_WORK INSTRUCTIONS_.
Locate all lines in the data below that hold "nuevo" and show them.

_DATA RECORDS_.
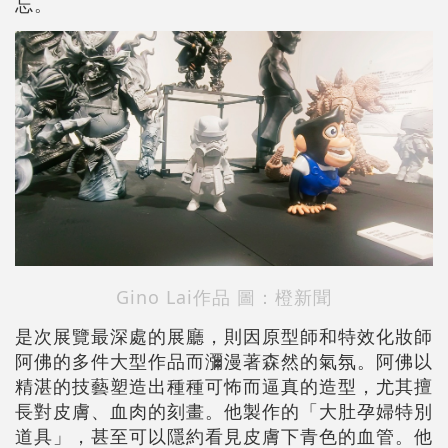
忘。
Gino Lai作品
圖：橙新聞
是次展覽最深處的展廳，則因原型師和特效化妝師
阿佛的多件大型作品而瀰漫著森然的氣氛。阿佛以
精湛的技藝塑造出種種可怖而逼真的造型，尤其擅
長對皮膚、血肉的刻畫。他製作的「大肚孕婦特別
道具」，甚至可以隱約看見皮膚下青色的血管。他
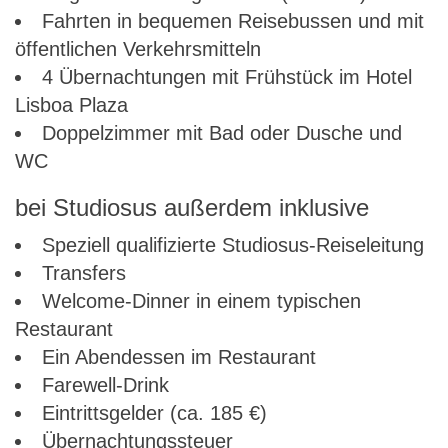
Fahrten in bequemen Reisebussen und mit
öffentlichen Verkehrsmitteln
4 Übernachtungen mit Frühstück im Hotel
Lisboa Plaza
Doppelzimmer mit Bad oder Dusche und
WC
bei Studiosus außerdem inklusive
Speziell qualifizierte Studiosus-Reiseleitung
Transfers
Welcome-Dinner in einem typischen
Restaurant
Ein Abendessen im Restaurant
Farewell-Drink
Eintrittsgelder (ca. 185 €)
Übernachtungssteuer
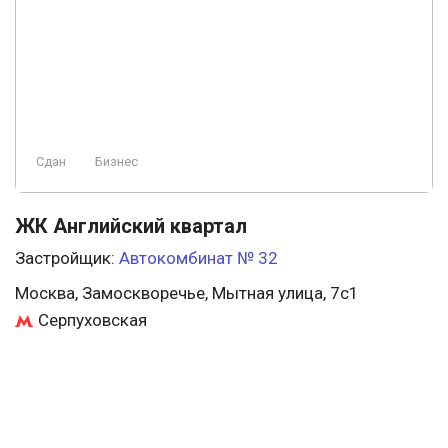
Сдан
Бизнес
ЖК Английский квартал
Застройщик:
Автокомбинат № 32
Москва, Замоскворечье, Мытная улица, 7с1
Серпуховская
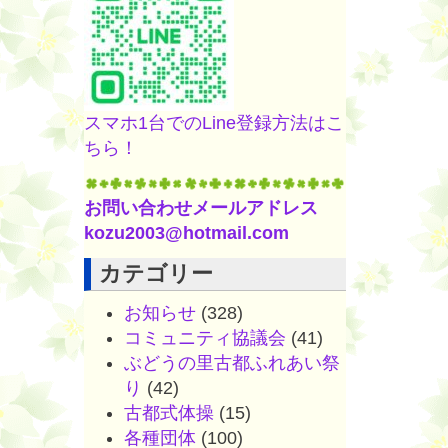
スマホ1台でのLine登録方法はこ
ちら！
お問い合わせメールアドレス
kozu2003@hotmail.com
カテゴリー
お知らせ
(328)
コミュニティ協議会
(41)
ぶどうの里古都ふれあい祭
り
(42)
古都式体操
(15)
各種団体
(100)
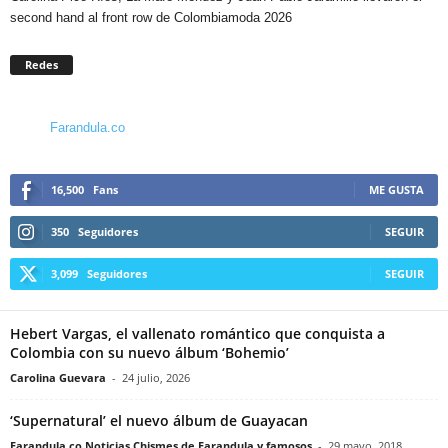
second hand al front row de Colombiamoda 2026
Redes
Farandula.co
16,500
Fans
ME GUSTA
350
Seguidores
SEGUIR
3,099
Seguidores
SEGUIR
Hebert Vargas, el vallenato romántico que conquista a
Colombia con su nuevo álbum ‘Bohemio’
Carolina Guevara
-
24 julio, 2026
‘Supernatural’ el nuevo álbum de Guayacan
Farandula.co Noticias Chismes de Farandula y famosos
-
29 mayo, 2018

_SOLUTION TO THE EXERCISE_.
Colombia con su nuevo álbum ‘Bohemio’
‘Supernatural’ el nuevo álbum de Guayacan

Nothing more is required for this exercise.